The code excerpt shows that the individual local client instances (Command) are managed in a LinkedList. To add a local client, the method addCommand is used. To remove all local client instances, the method clearAllCommands is used. Because we are coding in a managed code environment, removing the Command instances does not equate to deleting them. They will be deleted when there are no references to the local client instances. This is important because when the local client instances are cleared, the threads referencing the local client instances will still be executing. It would be very inappropriate to have to wait until all of the old local client instances have finished executing, or to stop the execution in midstream.

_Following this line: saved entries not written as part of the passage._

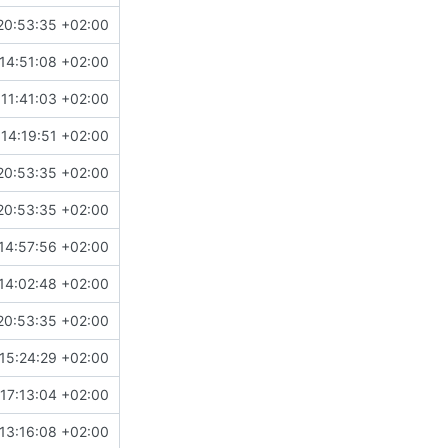
20:53:35 +02:00
14:51:08 +02:00
11:41:03 +02:00
14:19:51 +02:00
20:53:35 +02:00
20:53:35 +02:00
14:57:56 +02:00
14:02:48 +02:00
20:53:35 +02:00
15:24:29 +02:00
17:13:04 +02:00
13:16:08 +02:00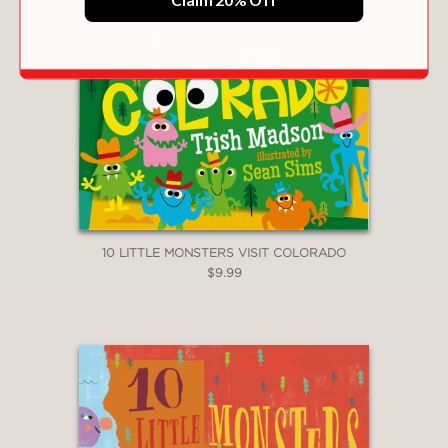
10 LITTLE MONSTERS VISIT COLORADO
$9.99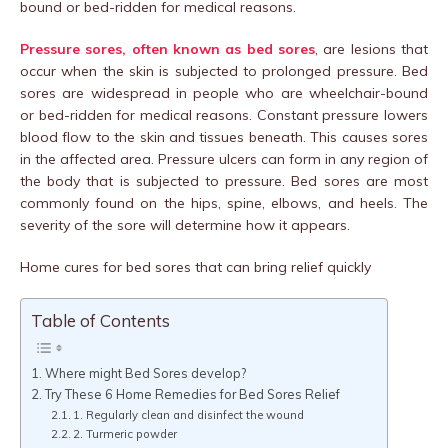
bound or bed-ridden for medical reasons.
Pressure sores, often known as bed sores
, are lesions that
occur when the skin is subjected to prolonged pressure. Bed
sores are widespread in people who are wheelchair-bound
or bed-ridden for medical reasons. Constant pressure lowers
blood flow to the skin and tissues beneath. This causes sores
in the affected area. Pressure ulcers can form in any region of
the body that is subjected to pressure. Bed sores are most
commonly found on the hips, spine, elbows, and heels. The
severity of the sore will determine how it appears.
Home cures for bed sores that can bring relief quickly
Table of Contents
Where might Bed Sores develop?
Try These 6 Home Remedies for Bed Sores Relief
1. Regularly clean and disinfect the wound
2. Turmeric powder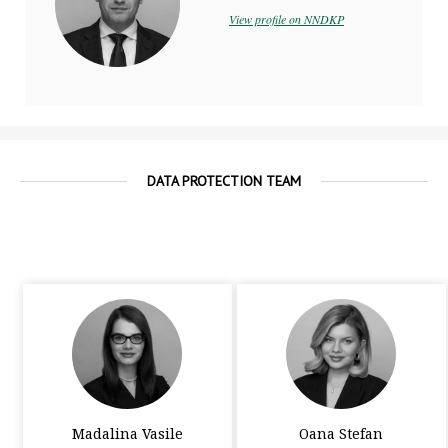
View profile on NNDKP
DATA PROTECTION TEAM
Madalina Vasile
Oana Stefan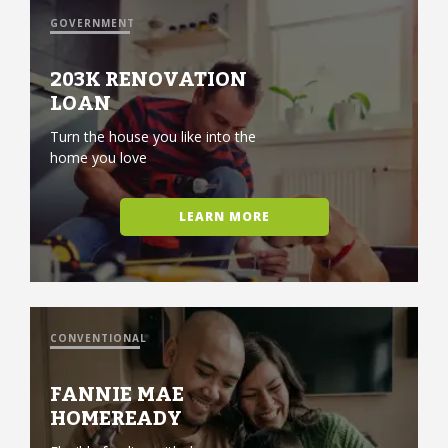
GOVERNMENT
203K RENOVATION
LOAN
Turn the house you like into the
home you love
LEARN MORE
CONVENTIONAL
FANNIE MAE
HOMEREADY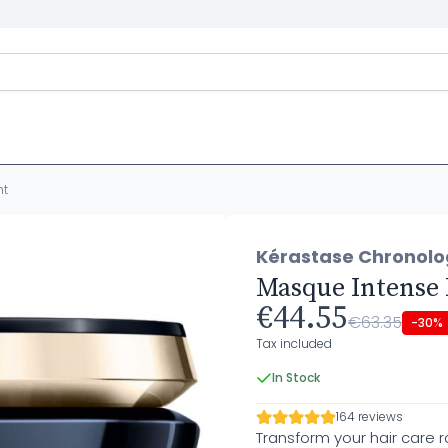
nt
Kérastase Chronolo
Masque Intense
€44.55
€63.35
-30%
Tax included
In Stock
164 reviews
Transform your hair care 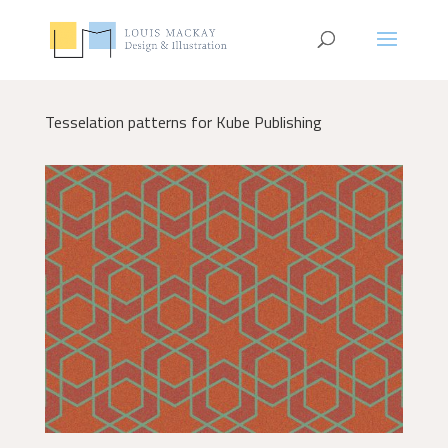
Tesselation patterns for Kube Publishing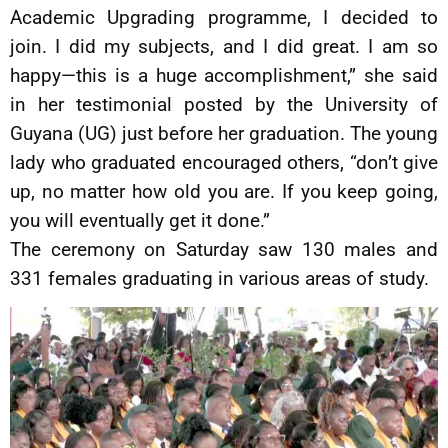
Academic Upgrading programme, I decided to
join. I did my subjects, and I did great. I am so
happy—this is a huge accomplishment,” she said
in her testimonial posted by the University of
Guyana (UG) just before her graduation. The young
lady who graduated encouraged others, “don’t give
up, no matter how old you are. If you keep going,
you will eventually get it done.”
The ceremony on Saturday saw 130 males and
331 females graduating in various areas of study.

The remaining functionality implemented by ParentBase relates to executing the local clients through the Command interface. The execution of the local clients is on a per thread basis. Each local client is allocated a thread so that the individual executions can occur concurrently. Some readers may comment that spinning off an individual thread in a heavily multithreaded environment is inefficient. Granted, the statement is true, but consider the context, where the

greater cost is the waiting time of the network communications. Therefore, to be robust, it is best if each local client waits individually and indicates to the controller when they have completed. While an individual thread is waiting, it is not consuming resources, and therefore having multiple waiting threads is not a problem for the server. Following is the implementation of the command execution:

protected List _runningThreads = new LinkedList(); public abstract void addResult(Result result);

public void processRequest( Request request) { Iterator iter = _commands.iterator(); _runningThreads.clear();

while( iter.hasNext()) {

Command cmd = (Command)iter.next(); cmd.setRequest( request); cmd.assignParent( this);

Thread thrd = new Thread((Runnable)cmd); _runningThreads.add( thrd); thrd.start();

}

}

public void processRequest( String impl, Request request) { Iterator iter = _commands.iterator(); _runningThreads.clear();

while( iter.hasNext()) {

Command cmd = (Command)iter.next();

if( cmd.getIdentifier().compareTo( impl) == 0) { cmd.setRequest( request);

cmd.assignParent( this);

Thread thrd = new Thread( (Runnable)cmd); _runningThreads.add( thrd);

thrd.start();

break;

}

}

}

The data member _runningThreads is a list of threads that are executing. The list is required by the synchronous or asynchronous controller implementations to know when a thread has completed. The method addResult, which is used to add a result to the controller, is defined as abstract because the synchronous or asynchronous implementations define their own way of managing the results. You will see this difference shortly. The processRequest methods are used to execute the Command interface instances. There are two versions of the processRequest method. The version with a single parameter executes all local clients. The version with two parameters executes a specific local client.

Regardless of whether a single local client or all local clients are executed, they are executed on their own threads. This keeps the architecture simple so you don’t have to deal with too many architectural variations.